NASA Reviels Antarctica Is Growing, Not Shrinking

Environmentalists have been arguing for ages that global warming is causing the Antarctic ice sheet to melt. However, a recent study by NASA tells a different story.

According to satellite measurements that calculate changes in the surface height of the ice, the Antarctic sheet showed a net gain of 112 billion tons of ice a year from 1992 to 2001. That net gain slowed to 82 billion tons of ice per year between 2003 and 2008.

This data is considered to be more reliable as previous studies have largely been based on guesswork because the continent is so vast and inhospitable.

Furthermore, what they showed is that the amount of ice lost by glaciers collapsing into the sea has been exceeded by the gain in ice mass from accumulated snow.

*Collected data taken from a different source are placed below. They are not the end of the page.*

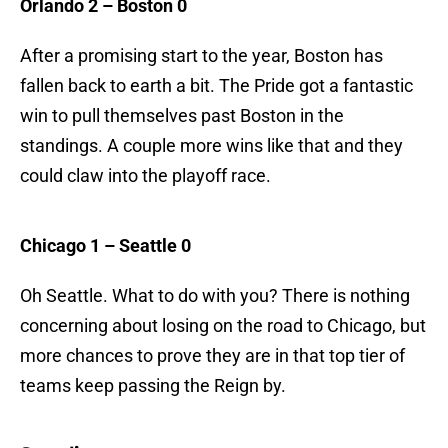
Orlando 2 – Boston 0
After a promising start to the year, Boston has
fallen back to earth a bit. The Pride got a fantastic
win to pull themselves past Boston in the
standings. A couple more wins like that and they
could claw into the playoff race.
Chicago 1 – Seattle 0
Oh Seattle. What to do with you? There is nothing
concerning about losing on the road to Chicago, but
more chances to prove they are in that top tier of
teams keep passing the Reign by.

The US space agency research claims an increase in Antarctic snow accumulation that began 10,000 years ago is “currently adding enough ice to the continent to outweigh the increased losses from melting glaciers,” concluding that Antarctica has been thickening for a very long timeThe spokesman added: “This small thickening, sustained over thousands of years and spread over the vast expanse of these sectors of Antarctica, corresponds to a very large gain of ice – enough to outweigh the losses from fast-flowing glaciers in other parts of the continent and reduce global sea level rise.”

Global warming may not be affecting the Antarctic as much as we thought it would, but it is still very real.